══ THE DATA

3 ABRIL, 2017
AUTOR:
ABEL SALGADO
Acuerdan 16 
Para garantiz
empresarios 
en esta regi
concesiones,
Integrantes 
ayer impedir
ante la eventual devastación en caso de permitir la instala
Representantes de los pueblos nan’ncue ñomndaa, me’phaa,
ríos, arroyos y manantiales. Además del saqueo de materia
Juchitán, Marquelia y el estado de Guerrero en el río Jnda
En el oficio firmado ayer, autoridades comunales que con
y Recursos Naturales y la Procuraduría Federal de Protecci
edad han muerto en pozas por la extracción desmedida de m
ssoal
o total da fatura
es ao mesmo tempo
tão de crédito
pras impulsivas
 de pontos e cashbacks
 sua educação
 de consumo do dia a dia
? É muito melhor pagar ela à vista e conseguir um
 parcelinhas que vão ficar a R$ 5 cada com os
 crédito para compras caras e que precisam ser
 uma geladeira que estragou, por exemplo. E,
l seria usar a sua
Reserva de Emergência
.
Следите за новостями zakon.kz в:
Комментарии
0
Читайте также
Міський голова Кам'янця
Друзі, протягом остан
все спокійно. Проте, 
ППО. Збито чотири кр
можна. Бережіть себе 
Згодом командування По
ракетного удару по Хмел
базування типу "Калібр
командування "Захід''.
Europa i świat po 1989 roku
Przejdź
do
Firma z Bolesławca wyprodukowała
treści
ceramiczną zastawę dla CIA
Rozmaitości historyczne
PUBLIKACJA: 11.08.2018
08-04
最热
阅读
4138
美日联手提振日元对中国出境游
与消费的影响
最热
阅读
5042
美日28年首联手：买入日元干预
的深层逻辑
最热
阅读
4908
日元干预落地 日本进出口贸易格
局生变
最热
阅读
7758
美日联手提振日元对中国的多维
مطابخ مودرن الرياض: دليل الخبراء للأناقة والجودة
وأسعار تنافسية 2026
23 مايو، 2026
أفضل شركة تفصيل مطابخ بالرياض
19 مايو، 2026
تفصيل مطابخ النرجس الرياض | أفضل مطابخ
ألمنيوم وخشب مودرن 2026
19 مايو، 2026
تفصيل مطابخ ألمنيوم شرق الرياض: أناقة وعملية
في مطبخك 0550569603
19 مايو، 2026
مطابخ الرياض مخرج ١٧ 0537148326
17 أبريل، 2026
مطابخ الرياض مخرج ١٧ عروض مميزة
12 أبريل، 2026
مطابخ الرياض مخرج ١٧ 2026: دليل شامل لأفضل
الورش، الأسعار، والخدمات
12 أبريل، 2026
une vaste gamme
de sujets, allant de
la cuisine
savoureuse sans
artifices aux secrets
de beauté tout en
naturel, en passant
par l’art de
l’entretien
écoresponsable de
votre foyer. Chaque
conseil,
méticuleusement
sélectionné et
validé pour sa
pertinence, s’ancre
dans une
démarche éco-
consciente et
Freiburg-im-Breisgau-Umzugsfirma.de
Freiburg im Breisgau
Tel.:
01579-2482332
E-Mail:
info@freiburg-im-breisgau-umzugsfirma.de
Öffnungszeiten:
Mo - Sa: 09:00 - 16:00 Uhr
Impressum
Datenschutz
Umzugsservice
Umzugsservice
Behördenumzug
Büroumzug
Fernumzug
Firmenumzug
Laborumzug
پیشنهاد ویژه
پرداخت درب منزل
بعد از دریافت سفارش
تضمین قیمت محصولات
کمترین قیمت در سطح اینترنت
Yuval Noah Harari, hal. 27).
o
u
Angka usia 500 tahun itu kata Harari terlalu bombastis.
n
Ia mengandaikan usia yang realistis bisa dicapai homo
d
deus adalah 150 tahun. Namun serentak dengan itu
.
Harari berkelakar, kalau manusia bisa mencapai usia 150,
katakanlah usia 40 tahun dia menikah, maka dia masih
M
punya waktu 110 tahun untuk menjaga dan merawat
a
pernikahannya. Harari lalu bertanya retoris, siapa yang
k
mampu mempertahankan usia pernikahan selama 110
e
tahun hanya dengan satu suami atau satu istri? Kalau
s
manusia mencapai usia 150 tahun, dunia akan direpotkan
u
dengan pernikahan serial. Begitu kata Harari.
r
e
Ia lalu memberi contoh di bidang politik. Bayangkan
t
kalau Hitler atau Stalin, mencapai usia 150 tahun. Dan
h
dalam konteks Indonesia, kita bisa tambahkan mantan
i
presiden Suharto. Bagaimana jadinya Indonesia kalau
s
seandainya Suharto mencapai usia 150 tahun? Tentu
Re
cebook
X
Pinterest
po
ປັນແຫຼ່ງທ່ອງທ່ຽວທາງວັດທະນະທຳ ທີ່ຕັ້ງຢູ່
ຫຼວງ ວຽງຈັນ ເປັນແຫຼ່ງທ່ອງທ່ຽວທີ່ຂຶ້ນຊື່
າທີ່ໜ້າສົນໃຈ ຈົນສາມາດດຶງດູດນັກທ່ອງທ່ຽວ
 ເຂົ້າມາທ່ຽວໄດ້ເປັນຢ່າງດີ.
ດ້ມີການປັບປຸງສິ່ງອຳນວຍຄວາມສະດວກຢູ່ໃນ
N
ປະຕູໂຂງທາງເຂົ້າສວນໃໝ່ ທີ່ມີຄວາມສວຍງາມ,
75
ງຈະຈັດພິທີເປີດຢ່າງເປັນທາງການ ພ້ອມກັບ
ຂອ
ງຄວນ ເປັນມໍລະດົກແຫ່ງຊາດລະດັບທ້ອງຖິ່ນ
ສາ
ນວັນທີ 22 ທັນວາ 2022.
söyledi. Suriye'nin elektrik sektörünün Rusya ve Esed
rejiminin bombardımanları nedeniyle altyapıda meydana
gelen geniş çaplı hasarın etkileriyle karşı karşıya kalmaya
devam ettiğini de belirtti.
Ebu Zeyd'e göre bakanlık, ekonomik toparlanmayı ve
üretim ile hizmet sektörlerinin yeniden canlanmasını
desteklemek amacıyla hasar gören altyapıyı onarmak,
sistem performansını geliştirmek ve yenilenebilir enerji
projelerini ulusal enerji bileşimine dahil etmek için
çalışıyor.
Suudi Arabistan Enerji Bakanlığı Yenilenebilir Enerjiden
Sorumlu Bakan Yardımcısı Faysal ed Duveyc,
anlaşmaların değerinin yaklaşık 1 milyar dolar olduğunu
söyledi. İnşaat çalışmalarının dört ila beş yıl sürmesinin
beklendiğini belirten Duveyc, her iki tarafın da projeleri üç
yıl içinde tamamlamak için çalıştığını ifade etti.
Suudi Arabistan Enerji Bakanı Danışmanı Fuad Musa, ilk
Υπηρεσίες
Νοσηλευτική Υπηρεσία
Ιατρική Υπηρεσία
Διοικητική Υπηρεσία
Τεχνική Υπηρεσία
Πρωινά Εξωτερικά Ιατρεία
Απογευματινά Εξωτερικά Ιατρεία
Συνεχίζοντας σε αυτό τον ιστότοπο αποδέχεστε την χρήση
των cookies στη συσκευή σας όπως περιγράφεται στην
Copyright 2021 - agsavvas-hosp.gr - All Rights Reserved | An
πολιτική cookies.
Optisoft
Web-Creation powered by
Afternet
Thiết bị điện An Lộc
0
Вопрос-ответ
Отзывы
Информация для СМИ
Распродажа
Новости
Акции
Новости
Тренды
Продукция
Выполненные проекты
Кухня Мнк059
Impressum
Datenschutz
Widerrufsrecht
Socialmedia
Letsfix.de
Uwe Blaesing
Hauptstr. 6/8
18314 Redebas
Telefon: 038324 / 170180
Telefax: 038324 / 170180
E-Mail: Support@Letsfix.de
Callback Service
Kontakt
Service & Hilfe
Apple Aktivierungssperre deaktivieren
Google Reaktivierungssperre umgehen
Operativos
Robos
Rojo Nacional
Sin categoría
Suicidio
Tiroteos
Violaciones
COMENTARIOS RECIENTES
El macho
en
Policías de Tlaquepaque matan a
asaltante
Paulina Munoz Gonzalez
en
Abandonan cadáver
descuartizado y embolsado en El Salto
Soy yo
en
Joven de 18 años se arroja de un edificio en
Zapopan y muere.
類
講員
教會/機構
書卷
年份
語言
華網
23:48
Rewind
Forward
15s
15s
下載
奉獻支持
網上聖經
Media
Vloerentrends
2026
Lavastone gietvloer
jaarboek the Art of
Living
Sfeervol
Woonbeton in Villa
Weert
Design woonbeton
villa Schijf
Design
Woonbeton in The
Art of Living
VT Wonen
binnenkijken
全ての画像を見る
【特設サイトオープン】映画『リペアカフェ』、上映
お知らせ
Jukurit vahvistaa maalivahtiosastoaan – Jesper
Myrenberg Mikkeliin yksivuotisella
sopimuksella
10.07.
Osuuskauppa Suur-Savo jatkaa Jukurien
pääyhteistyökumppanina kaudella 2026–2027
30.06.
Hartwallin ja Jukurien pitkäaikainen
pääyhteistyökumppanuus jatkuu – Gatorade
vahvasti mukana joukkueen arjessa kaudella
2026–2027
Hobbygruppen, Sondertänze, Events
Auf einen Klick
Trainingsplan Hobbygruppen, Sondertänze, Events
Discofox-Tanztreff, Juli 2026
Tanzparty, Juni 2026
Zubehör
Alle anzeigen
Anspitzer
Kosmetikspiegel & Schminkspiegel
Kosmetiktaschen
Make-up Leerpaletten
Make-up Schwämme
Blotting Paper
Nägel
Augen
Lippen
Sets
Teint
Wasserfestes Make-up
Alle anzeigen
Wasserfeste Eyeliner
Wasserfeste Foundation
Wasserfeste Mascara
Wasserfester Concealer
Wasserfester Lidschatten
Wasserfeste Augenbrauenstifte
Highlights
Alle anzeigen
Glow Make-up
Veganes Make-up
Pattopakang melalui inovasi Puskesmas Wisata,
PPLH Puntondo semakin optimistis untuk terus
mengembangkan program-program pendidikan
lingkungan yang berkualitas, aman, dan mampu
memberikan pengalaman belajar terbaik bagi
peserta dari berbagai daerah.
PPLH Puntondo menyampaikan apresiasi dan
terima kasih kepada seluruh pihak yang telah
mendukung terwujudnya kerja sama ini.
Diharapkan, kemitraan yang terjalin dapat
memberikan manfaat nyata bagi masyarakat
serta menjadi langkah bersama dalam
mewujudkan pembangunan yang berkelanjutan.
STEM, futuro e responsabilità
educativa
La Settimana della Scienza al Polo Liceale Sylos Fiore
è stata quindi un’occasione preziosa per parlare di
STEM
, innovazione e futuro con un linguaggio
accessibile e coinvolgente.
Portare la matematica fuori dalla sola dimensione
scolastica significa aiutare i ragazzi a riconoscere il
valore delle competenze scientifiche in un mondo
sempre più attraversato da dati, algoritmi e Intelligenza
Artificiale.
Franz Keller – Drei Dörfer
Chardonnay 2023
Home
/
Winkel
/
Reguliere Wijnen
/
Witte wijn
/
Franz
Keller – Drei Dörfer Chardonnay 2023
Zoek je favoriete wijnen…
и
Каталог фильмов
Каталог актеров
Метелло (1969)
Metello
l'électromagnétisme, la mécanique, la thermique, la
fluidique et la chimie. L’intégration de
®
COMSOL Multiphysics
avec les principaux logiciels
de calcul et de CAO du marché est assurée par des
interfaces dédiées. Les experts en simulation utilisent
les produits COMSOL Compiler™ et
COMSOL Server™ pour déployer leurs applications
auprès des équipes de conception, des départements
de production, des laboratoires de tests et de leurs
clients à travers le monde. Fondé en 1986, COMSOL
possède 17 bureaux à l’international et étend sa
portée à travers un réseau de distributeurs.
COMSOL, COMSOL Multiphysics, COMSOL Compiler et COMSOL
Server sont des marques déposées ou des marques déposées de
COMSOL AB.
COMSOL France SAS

════

- [EXERCISE DETAILS]: Using the records above, copy each line that contains "Puntondo".

- [TASK OUTPUT]:
PPLH Puntondo semakin optimistis untuk terus
PPLH Puntondo menyampaikan apresiasi dan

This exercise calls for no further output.